1
头图

Hello everyone, my name is Zhang Jintao.

Kubernetes is officially released with 40 project enhancements.

The main expression of this LOGO is to respect the spirit of collaboration and openness that brings us together into a force that can change the world.

In fact, every issue of my "k8s Ecological Weekly" has a section called upstream progress, so a lot of content worthy of attention has been posted in previous articles.

In this article, I will introduce some additional things that have not been covered before, and which are worth paying attention to.

core CSI Migration reaches Stable

Kubernetes support for CSI has been introduced since v1.9, and has been officially GA by v1.13 in 2019.
In recent versions, the community is gradually deprecating or removing the original in-tree plugin and migrating to the CSI driver.
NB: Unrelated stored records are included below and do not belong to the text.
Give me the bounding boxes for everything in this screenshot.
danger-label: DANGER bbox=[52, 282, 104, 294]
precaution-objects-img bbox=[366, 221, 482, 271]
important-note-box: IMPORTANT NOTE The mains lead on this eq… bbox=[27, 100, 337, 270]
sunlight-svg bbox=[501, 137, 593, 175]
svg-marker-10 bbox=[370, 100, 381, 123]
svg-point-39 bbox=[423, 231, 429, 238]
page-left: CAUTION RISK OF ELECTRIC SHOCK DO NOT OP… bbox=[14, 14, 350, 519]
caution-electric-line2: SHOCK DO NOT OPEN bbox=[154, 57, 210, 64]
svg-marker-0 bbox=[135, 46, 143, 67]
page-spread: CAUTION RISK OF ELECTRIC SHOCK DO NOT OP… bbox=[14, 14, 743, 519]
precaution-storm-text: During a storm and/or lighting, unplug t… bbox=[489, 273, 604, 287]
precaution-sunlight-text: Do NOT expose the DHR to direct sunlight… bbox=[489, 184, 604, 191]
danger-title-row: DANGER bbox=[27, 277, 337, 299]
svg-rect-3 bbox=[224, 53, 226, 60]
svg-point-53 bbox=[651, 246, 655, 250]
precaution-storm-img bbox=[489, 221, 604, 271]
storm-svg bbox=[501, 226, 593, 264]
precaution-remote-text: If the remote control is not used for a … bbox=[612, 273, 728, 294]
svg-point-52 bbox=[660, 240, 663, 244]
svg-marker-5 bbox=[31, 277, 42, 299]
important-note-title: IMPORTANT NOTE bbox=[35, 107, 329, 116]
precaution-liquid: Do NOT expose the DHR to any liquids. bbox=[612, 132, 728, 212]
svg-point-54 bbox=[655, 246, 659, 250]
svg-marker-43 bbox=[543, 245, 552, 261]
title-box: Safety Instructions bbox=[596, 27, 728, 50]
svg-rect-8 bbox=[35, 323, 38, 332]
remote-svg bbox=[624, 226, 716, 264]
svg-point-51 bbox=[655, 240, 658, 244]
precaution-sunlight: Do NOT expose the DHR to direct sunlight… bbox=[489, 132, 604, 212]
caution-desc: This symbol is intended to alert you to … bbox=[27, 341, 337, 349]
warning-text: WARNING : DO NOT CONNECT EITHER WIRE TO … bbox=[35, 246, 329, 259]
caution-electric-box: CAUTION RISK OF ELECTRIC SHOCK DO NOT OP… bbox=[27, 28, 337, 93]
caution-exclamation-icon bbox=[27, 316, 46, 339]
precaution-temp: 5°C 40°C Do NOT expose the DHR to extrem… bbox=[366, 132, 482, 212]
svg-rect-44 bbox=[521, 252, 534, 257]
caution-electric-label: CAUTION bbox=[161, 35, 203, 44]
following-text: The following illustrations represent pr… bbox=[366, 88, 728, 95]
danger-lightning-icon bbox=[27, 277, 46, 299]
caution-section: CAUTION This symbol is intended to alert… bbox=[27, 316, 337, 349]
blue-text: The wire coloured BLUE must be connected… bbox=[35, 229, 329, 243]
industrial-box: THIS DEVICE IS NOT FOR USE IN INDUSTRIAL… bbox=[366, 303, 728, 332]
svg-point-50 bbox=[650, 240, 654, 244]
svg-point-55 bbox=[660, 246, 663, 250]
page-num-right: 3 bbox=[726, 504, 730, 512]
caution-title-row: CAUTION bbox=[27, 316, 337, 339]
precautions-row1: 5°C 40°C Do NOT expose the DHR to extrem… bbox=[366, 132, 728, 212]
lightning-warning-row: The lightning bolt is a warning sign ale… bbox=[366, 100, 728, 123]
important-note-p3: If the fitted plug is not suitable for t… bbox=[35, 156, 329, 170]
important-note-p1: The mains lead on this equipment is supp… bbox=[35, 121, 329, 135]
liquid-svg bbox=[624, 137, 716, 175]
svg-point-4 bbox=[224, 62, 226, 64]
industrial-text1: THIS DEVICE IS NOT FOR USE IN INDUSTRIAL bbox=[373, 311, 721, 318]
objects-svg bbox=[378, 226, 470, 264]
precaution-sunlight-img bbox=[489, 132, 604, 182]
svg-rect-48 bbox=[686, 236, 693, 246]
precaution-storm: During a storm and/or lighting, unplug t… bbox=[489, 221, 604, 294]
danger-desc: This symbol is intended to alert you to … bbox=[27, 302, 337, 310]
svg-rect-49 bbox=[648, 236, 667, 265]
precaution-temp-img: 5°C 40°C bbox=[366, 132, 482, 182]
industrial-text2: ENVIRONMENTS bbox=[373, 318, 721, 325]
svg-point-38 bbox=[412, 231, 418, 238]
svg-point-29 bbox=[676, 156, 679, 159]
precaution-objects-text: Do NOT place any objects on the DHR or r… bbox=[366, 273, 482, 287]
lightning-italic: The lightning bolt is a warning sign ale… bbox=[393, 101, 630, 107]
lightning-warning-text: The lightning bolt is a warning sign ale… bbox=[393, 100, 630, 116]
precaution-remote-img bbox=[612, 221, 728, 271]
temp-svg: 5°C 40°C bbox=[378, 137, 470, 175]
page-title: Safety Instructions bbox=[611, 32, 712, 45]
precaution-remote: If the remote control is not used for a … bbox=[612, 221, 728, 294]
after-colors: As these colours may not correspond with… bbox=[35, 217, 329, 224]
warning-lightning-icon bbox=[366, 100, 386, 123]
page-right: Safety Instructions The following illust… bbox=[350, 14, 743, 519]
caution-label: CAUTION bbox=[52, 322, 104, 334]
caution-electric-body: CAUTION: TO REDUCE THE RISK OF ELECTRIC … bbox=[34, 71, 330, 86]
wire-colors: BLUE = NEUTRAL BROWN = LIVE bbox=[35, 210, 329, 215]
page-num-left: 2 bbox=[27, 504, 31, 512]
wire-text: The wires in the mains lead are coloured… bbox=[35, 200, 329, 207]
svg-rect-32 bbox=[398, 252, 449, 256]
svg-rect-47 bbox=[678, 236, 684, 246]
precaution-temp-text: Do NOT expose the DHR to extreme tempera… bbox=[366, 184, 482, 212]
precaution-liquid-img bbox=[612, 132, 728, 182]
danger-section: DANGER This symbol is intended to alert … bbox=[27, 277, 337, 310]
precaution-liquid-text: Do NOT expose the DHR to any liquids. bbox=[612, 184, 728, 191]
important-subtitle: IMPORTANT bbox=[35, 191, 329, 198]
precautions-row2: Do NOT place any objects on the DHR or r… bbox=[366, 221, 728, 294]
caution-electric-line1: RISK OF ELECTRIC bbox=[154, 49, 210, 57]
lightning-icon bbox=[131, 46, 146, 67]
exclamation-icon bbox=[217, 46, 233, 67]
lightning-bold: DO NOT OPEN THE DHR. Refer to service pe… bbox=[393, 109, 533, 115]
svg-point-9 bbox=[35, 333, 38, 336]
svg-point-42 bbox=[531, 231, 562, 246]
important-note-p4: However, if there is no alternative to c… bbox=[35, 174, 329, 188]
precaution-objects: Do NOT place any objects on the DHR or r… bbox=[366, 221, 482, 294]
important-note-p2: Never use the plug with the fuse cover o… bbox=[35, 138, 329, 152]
The benefits of migrating to using CSI are improved maintainability and fewer bugs or bugs caused by in-tree code.

However, migration is not a direct replacement. Considering the user's migration cost, the community proposed a solution: CSI Migration, which is to
The in-tree API translates to the equivalent CSI API and delegates operations to the CSI driver's functions. At present, this function has reached GA, and there is also a lot of progress in the migration of in-tree.
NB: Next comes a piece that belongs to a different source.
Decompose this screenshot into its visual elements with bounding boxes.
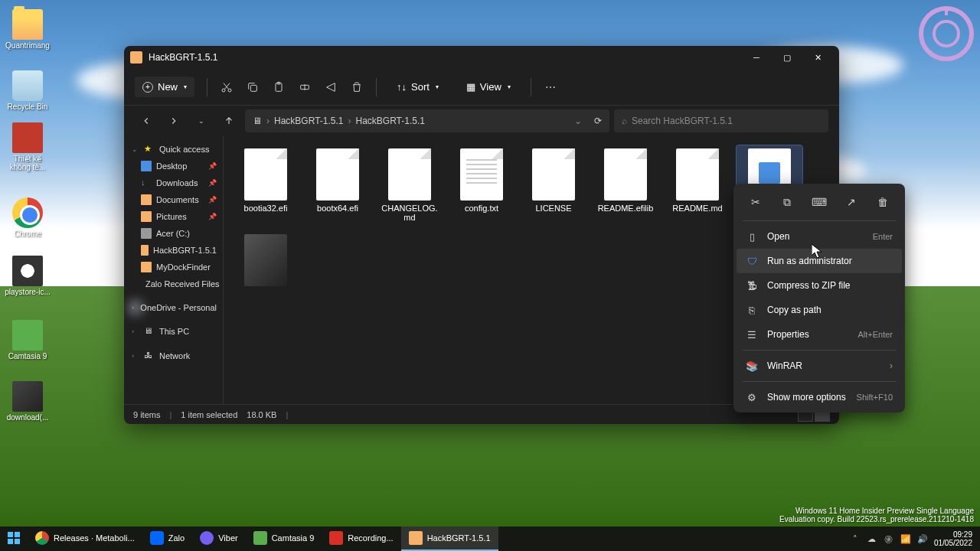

In this PR, the in-tree GlusterFS plugin is abandoned, which is actually the earliest dynamic provisioner, introduced since Kubernetes v1.4.
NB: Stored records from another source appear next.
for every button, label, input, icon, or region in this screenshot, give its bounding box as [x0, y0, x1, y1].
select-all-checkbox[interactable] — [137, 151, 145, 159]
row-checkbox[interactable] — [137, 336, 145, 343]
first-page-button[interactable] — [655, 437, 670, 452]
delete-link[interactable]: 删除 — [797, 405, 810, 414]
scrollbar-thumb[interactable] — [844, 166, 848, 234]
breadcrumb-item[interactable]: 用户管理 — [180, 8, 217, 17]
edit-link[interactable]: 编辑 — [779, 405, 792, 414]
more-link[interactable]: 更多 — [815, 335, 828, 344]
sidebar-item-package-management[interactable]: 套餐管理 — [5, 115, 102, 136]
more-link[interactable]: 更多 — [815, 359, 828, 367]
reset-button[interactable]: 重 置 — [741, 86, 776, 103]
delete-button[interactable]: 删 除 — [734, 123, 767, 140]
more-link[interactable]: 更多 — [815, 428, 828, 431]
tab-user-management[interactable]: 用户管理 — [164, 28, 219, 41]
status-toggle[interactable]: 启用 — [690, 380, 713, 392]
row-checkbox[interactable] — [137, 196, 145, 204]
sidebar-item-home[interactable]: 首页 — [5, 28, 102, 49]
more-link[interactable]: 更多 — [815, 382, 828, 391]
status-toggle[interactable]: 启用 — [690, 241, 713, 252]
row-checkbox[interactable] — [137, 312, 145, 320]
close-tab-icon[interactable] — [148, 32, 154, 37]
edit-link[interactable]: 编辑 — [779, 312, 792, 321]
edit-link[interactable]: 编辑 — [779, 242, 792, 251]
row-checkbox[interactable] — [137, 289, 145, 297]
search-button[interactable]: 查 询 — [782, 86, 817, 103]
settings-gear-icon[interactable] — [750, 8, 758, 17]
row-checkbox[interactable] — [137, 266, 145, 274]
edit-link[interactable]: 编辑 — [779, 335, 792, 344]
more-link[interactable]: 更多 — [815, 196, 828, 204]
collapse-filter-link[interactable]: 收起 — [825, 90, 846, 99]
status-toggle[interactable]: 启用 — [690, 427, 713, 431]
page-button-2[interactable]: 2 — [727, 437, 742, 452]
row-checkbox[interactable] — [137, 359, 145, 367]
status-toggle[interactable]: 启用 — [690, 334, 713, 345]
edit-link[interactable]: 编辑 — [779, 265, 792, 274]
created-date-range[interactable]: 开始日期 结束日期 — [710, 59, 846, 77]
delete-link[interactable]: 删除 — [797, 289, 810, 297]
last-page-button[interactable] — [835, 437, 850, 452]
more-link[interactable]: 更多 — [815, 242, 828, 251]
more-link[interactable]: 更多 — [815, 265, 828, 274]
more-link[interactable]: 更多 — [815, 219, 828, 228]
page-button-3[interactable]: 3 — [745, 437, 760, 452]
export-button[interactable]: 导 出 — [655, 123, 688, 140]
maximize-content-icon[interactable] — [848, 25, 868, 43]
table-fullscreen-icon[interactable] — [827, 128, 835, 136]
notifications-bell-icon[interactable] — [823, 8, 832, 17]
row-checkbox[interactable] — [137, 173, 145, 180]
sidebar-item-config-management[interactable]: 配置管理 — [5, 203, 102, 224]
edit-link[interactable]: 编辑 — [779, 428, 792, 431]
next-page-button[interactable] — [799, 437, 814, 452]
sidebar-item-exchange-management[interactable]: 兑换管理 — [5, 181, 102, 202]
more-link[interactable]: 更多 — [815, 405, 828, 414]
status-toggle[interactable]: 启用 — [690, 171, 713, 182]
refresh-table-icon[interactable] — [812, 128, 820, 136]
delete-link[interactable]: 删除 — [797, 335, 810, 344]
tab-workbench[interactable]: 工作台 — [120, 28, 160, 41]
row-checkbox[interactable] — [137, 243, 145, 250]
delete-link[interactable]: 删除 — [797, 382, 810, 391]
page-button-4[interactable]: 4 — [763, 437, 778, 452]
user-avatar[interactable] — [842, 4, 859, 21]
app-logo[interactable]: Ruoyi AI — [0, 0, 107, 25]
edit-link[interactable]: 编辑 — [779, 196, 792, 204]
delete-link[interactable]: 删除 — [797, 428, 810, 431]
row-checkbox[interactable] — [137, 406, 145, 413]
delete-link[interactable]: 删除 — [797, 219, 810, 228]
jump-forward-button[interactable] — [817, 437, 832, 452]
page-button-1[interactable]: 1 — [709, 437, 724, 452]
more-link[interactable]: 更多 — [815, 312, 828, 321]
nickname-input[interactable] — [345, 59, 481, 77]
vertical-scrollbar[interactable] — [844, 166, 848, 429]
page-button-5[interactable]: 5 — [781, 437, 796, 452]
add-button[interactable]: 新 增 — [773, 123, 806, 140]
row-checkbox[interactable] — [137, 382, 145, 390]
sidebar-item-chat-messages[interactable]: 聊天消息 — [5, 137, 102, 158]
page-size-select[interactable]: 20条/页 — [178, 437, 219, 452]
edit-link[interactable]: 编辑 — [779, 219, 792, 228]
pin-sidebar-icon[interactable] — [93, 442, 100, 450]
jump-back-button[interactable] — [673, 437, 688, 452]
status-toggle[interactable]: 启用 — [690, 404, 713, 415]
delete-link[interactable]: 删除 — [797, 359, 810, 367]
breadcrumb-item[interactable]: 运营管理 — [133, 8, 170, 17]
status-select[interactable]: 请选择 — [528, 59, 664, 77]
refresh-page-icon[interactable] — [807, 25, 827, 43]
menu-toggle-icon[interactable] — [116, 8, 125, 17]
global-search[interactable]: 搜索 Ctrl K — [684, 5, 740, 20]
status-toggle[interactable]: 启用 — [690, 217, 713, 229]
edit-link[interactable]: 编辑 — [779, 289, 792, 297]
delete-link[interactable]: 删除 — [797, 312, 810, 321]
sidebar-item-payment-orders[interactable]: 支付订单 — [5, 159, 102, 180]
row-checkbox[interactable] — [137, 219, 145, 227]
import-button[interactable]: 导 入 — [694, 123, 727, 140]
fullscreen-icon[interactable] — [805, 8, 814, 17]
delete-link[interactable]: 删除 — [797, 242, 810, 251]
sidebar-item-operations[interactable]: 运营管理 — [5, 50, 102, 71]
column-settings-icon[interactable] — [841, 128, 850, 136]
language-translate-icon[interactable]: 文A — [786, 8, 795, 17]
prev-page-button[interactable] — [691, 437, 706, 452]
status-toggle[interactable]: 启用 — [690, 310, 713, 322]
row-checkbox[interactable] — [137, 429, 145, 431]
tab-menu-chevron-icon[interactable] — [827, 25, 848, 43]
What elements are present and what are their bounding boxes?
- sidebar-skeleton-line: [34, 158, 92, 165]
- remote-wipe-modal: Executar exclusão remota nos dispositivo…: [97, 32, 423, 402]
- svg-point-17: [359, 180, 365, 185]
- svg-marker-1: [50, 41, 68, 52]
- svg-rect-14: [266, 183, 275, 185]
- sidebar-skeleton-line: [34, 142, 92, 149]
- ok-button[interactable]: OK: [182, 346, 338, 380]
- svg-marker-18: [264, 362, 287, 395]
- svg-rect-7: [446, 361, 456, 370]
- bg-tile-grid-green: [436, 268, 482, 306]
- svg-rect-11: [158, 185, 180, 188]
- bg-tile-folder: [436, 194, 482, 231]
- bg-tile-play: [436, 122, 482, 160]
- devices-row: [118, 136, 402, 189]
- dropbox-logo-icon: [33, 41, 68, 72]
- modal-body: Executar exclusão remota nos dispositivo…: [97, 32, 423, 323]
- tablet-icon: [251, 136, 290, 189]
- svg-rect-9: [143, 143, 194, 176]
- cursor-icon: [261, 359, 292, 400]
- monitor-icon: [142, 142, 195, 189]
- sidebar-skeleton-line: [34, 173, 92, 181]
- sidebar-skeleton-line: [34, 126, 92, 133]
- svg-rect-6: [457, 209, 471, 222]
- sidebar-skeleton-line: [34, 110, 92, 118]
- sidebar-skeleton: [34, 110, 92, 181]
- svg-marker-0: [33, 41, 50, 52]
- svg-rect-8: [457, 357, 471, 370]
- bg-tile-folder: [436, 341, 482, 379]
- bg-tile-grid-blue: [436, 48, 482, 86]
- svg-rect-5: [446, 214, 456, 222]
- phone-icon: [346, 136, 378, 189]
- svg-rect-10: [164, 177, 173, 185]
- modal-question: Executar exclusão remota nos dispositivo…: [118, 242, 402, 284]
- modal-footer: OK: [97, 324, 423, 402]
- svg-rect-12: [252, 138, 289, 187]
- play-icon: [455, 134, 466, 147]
When the CSI driver appeared later, the corresponding driver implementation https://github.com/gluster/gluster-csi-driver/ appeared in the community immediately, but the project was not actively maintained.
Now there is another recommended alternative, you can consider using https://github.com/kadalu/kadalu/ The latest version of this project is v0.8.15.

After previous discussions in the community, it was decided to mark the in-tree GlusterFS plugin as obsolete in v1.25 and remove it in subsequent versions.

If there is a small partner who is using this plugin, I suggest that you can evaluate the feasibility & migration cost of kadalu as soon as possible.

The above-mentioned PRs do basically similar things, which are some cleaning operations.
Deleted in-tree volume plugins such as StorageOS , Flocker and Quobyte in the Kubernetes project.

Among them StorageOS and Quobyte if they are in use, it is recommended to migrate to the CSI plugin, and Flocker is no longer maintained, so there is no migration plan .

cgroup v2 support up to GA

In my 2019 GitChat interview, let me talk about tech trends for 2020, and my main takeaways at the time are as follows:

As the cornerstone of cloud-native technology, Kubernetes will continue to grow in popularity in 2020. The scale of clusters of various companies and the promotion of container technology will continue to increase. After the initial containerization, more companies will face stability and performance optimization issues. At the same time, technologies such as service mesh and serverless will gradually be widely used. From the perspective of the underlying technology, cgroups v2 will gradually become popular, and then replace cgroups v1, but this process may take about two or three years. Overall, stability and performance optimization will be the main theme in the future.

Now, 3 years have passed, and the support for cgroup v2 in Kubernetes v1.25 has reached GA, which is the same as my previous judgment.

I also wrote an article "A cornerstone of understanding container technology: cgroup" , maybe it's time to consider writing a new cgroup v2 (laughs)

PodSecurity feature reaches GA

The PodSecurity feature was officially upgraded to GA in #110459 kubernetes/kubernetes . If I remember correctly, this feature was probably one of the quickest from being introduced to GA.

PodSecurity is an alpha feature introduced since Kubernetes v1.22 as a replacement for PodSecurityPolicy. It reached the beta level in v1.23. Through the above PR, it was officially GA in v1.25, and it was enabled by default. You can see that the whole development process is still very fast.

PodSecurity defines 3 levels:

  • Enforce: If the Pod violates the policy, it will not be created;
  • Audit: If the Pod violates the policy, it will be recorded in the audit log, but the Pod will still be created normally;
  • Warn: If the Pod violates the policy, warning information will be printed in the console, and the Pod will still be created normally;

It is also very simple to use, just add pod-security.kubernetes.io/<mode>=<standard> tag to the namespace.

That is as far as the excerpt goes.